Countdown to Blue-White / 3 Days: How Will Penn State Replace Michael Zordich at Fullback?
For the first time in several seasons, Penn State will enter the 2013 campaign without an established fullback on the roster.
Joe Suhey and Michael Zordich overlapped for three years from 2009-2011, forming a nice tandem. Zordich took care of much of the dirty work when it came to blocking and short-yardage situations while Suhey served as a solid receiver out of the backfield, providing a safety valve for Daryll Clark, Matt McGloin, and Rob Bolden on passing plays.
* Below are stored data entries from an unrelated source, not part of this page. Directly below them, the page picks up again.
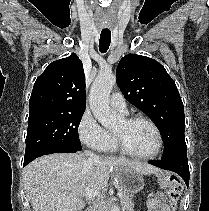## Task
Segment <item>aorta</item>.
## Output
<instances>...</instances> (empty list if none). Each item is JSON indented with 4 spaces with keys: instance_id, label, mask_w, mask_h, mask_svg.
<instances>
[{
    "instance_id": "762f6f07",
    "label": "aorta",
    "mask_w": 209,
    "mask_h": 211,
    "mask_svg": "<svg viewBox=\"0 0 209 211\" xmlns=\"http://www.w3.org/2000/svg\"><path fill=\"white\" fill-rule=\"evenodd\" d=\"M116 84V75L111 72H100L95 78L89 95V105L95 118L106 128H114L120 117L114 113L109 105V96ZM111 211H120L114 205Z\"/></svg>"
}]
</instances>
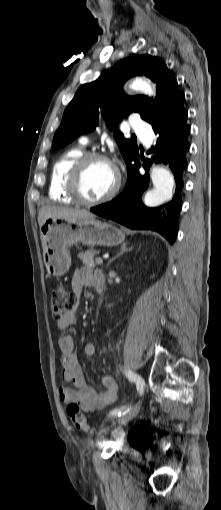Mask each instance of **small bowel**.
Wrapping results in <instances>:
<instances>
[{"label": "small bowel", "mask_w": 221, "mask_h": 510, "mask_svg": "<svg viewBox=\"0 0 221 510\" xmlns=\"http://www.w3.org/2000/svg\"><path fill=\"white\" fill-rule=\"evenodd\" d=\"M94 271L90 267L78 269L71 280V287L79 297L82 290L86 287L94 286ZM77 307L57 320L59 329H68L76 324ZM60 363L62 367V377L68 385H62L58 389L59 399L64 403H76L86 413H93L102 410L111 405L117 396V385L114 379L109 375L100 376L101 389L98 391L86 383L79 358L75 352L74 339L69 335L61 336L59 339ZM95 346L93 343H87L84 347V354L87 357L93 356Z\"/></svg>", "instance_id": "c3829d8e"}]
</instances>
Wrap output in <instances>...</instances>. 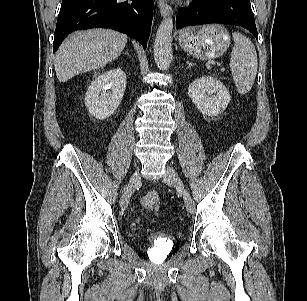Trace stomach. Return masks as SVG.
<instances>
[{
	"instance_id": "1",
	"label": "stomach",
	"mask_w": 307,
	"mask_h": 301,
	"mask_svg": "<svg viewBox=\"0 0 307 301\" xmlns=\"http://www.w3.org/2000/svg\"><path fill=\"white\" fill-rule=\"evenodd\" d=\"M181 48L202 60L217 58L225 53L230 45V36L225 27L219 24L187 27L179 33Z\"/></svg>"
}]
</instances>
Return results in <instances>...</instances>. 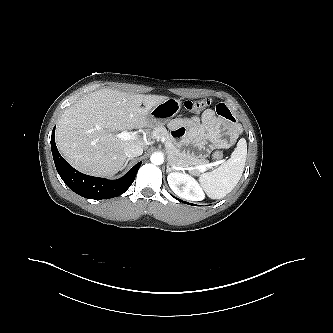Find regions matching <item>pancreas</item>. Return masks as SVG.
Instances as JSON below:
<instances>
[{
    "label": "pancreas",
    "mask_w": 333,
    "mask_h": 333,
    "mask_svg": "<svg viewBox=\"0 0 333 333\" xmlns=\"http://www.w3.org/2000/svg\"><path fill=\"white\" fill-rule=\"evenodd\" d=\"M152 138L166 140L165 147L168 153V161L173 165H203L207 161L199 159L197 156L181 150V144L177 143L169 136L167 129L164 126H156L152 132Z\"/></svg>",
    "instance_id": "pancreas-1"
}]
</instances>
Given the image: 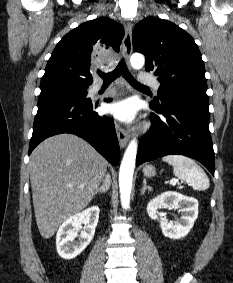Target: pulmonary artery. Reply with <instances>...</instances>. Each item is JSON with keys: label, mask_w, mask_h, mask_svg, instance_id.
I'll return each instance as SVG.
<instances>
[{"label": "pulmonary artery", "mask_w": 233, "mask_h": 283, "mask_svg": "<svg viewBox=\"0 0 233 283\" xmlns=\"http://www.w3.org/2000/svg\"><path fill=\"white\" fill-rule=\"evenodd\" d=\"M140 82L144 85L152 86L155 90H158L160 87V83L158 80L154 77L148 76V75H141L140 76ZM101 89L100 86H96L94 88L95 91H99Z\"/></svg>", "instance_id": "1"}]
</instances>
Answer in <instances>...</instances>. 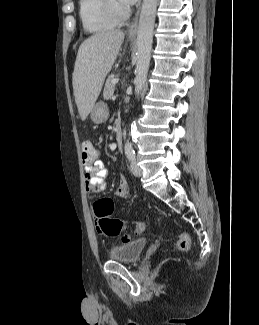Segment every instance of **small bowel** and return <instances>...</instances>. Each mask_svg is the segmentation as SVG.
<instances>
[{"label": "small bowel", "mask_w": 259, "mask_h": 325, "mask_svg": "<svg viewBox=\"0 0 259 325\" xmlns=\"http://www.w3.org/2000/svg\"><path fill=\"white\" fill-rule=\"evenodd\" d=\"M84 163L85 187L89 194H100L106 188L105 179L108 171L104 163L99 159V155L92 162ZM129 195L128 182L124 176L119 178L118 187L115 196L119 198H127ZM99 230V228L97 227Z\"/></svg>", "instance_id": "obj_1"}]
</instances>
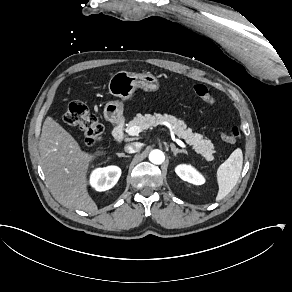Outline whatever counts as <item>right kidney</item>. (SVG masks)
Returning a JSON list of instances; mask_svg holds the SVG:
<instances>
[{
  "label": "right kidney",
  "instance_id": "ca27d5eb",
  "mask_svg": "<svg viewBox=\"0 0 292 292\" xmlns=\"http://www.w3.org/2000/svg\"><path fill=\"white\" fill-rule=\"evenodd\" d=\"M120 176L121 169L118 166L96 168L90 175V185L96 191H106L118 182Z\"/></svg>",
  "mask_w": 292,
  "mask_h": 292
}]
</instances>
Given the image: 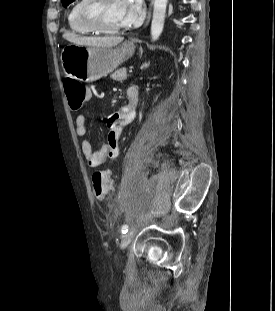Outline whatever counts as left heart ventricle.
Segmentation results:
<instances>
[{"label": "left heart ventricle", "instance_id": "1", "mask_svg": "<svg viewBox=\"0 0 275 311\" xmlns=\"http://www.w3.org/2000/svg\"><path fill=\"white\" fill-rule=\"evenodd\" d=\"M124 6L122 0H108L99 13V20L105 27L124 26Z\"/></svg>", "mask_w": 275, "mask_h": 311}]
</instances>
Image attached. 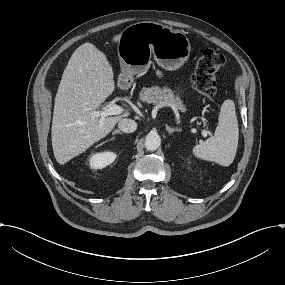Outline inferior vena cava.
Returning a JSON list of instances; mask_svg holds the SVG:
<instances>
[{
    "label": "inferior vena cava",
    "mask_w": 285,
    "mask_h": 285,
    "mask_svg": "<svg viewBox=\"0 0 285 285\" xmlns=\"http://www.w3.org/2000/svg\"><path fill=\"white\" fill-rule=\"evenodd\" d=\"M118 127L125 133H132L136 130L137 124L132 119H121L118 123Z\"/></svg>",
    "instance_id": "602c4592"
}]
</instances>
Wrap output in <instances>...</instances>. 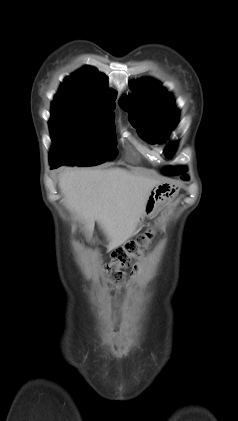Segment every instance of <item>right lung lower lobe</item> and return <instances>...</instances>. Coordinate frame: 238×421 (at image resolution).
I'll return each instance as SVG.
<instances>
[{"label": "right lung lower lobe", "instance_id": "98d812e1", "mask_svg": "<svg viewBox=\"0 0 238 421\" xmlns=\"http://www.w3.org/2000/svg\"><path fill=\"white\" fill-rule=\"evenodd\" d=\"M61 165H63V164H62V163H52V162H50V166H51L53 169L58 168V167H60Z\"/></svg>", "mask_w": 238, "mask_h": 421}]
</instances>
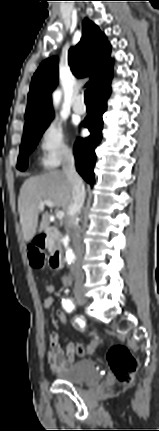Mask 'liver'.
I'll return each mask as SVG.
<instances>
[{"label":"liver","instance_id":"liver-1","mask_svg":"<svg viewBox=\"0 0 159 431\" xmlns=\"http://www.w3.org/2000/svg\"><path fill=\"white\" fill-rule=\"evenodd\" d=\"M44 200H51L54 206L62 208L68 219V209L72 202V184L64 171H50L27 179L20 189L18 198V212L24 235L29 242L37 230L40 232L49 226V213L44 212L38 228V216L41 212L39 204Z\"/></svg>","mask_w":159,"mask_h":431}]
</instances>
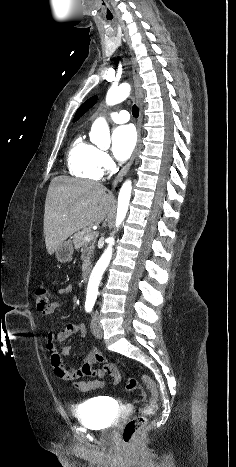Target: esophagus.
Masks as SVG:
<instances>
[{"instance_id":"1","label":"esophagus","mask_w":236,"mask_h":467,"mask_svg":"<svg viewBox=\"0 0 236 467\" xmlns=\"http://www.w3.org/2000/svg\"><path fill=\"white\" fill-rule=\"evenodd\" d=\"M131 67H132V75H133V81H134V95H135L137 104H138L139 109H140V114H139V118H138V122H137V133H138L137 144H136L135 150H134L130 160L121 169V171L118 173L115 180L113 181V187H115V185L119 181H121L123 176L129 171L130 167L132 166V164H133V162H134V160H135V158H136V156L138 154L140 143H141V125H142V120H143L141 77L139 75V68H138L137 62H136V60L134 59L133 56L131 57Z\"/></svg>"}]
</instances>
When Suhey graduated following the 2011 season, Zordich emerged as both a presence on the field and a leader off it. The fullback was one of the most vocal players in the days following July’s sanctions and is credited as one of the seniors that helped Bill O’Brien keep the 2012 team intact when players had the ability to transfer to any program that expressed interest.
Zordich was more than just an emotional voice, of course. The increased playing time led to him posting career highs in carries (80), rushing yards (296), receptions (15), receiving yards (152), and touchdowns (4). Before Zach Zwinak was discovered, Zordich stepped up against Navy to lead the Nittany Lions in rushing yards with Bill Belton and Derek Day both missing the contest due to injury.
Zordich would never again finish a game as the team’s leading rusher but was responsible for 14 first downs over the course of the season and only lost yards on six attempts. On top of the first downs, he converted a key two-point conversion during the fourth quarter comeback against Northwestern and helped seal the victory a few minutes later with a 25-yard scamper followed by a 3-yard touchdown run.
O’Brien often grouped Zordich in with a set of players who knew their jobs — a group who was not on the field for every play and sometimes were asked to help out on special teams but always contributed.
“They went in there and they accepted their role on special teams,” said O’Brien at the midpoint of last season. “Maybe they started some games, they backed up other games, but at the end of the day, they helped the team win.”
As the page turns to 2013 and Zordich sets his sights on an NFL career, the Nittany Lions face uncertainly at his old position.
The official roster lists three fullbacks, with little game action and zero recorded statistics between the trio. Center Ty Howle said during a media availability period last week that redshirt senior Pat Zerbe is taking snaps at the position this spring. Zerbe tore his ACL before the 2011 season. He returned last season but received minimal game action.
In addition to Zerbe, there is Jack Haffner, a redshirt freshman from State College Area High School, and another redshirt freshman Dominic Salomone.
Given O’Brien’s affection for running some complex packages including two tight-end sets, a fullback is not necessarily essential to his offense, but he could have a few creative options. The first one comes in the form of Zwinak. The bruising running back is built like a fullback — the same height and weight as Zordich — and O’Brien could line him up there when Belton or Akeel Lynch is in the backfield to give defenses something else to think about.
The other is Jesse James. By position, he is listed as a tight end but was moved all over the field last season. The first play that jumps out comes in the second quarter of the game at Nebraska. With Zwinak at running back, James lines up as a fullback (3:11 mark of the video) where he runs a short 5-yard pattern and walks 8 more yards into the end zone for a touchdown. The second example occurs in the season finale against Wisconsin. In arguably the most important play of the season, O’Brien lines James up as a slot receiver (3:08 mark of the video) facing a crucial 4th and 6 early in the fourth quarter. James gets open down the field, scoring a 41-yard touchdown and giving the Nittany Lions the lead after trailing most of the game.
There is a bit of precedent here from O’Brien. During a 2012 playoff run, the then New England Patriots offensive coordinator would sometimes set up Pro Bowl tight end Aaron Hernandez at the fullback position. It worked so well against the Denver Broncos that Hernandez broke off a 43-yard run on the game’s opening drive and finished as the Patriots leading rusher with 61 yards on the ground.
Zwinak and James are not about to change positions and become the next Zordich, but they give O’Brien two more pieces to mix and match with at times. Overall, O’Brien has not been talked about this issue much, and it has not come up in any formal press conference.
The issue is not an overly pressing one, and it likely will not be the deciding factor in a game this upcoming season, but it is a question for O’Brien to ponder. Penn State fans will have to wait until the fall to find the answer, but a glimpse could be provided on Saturday.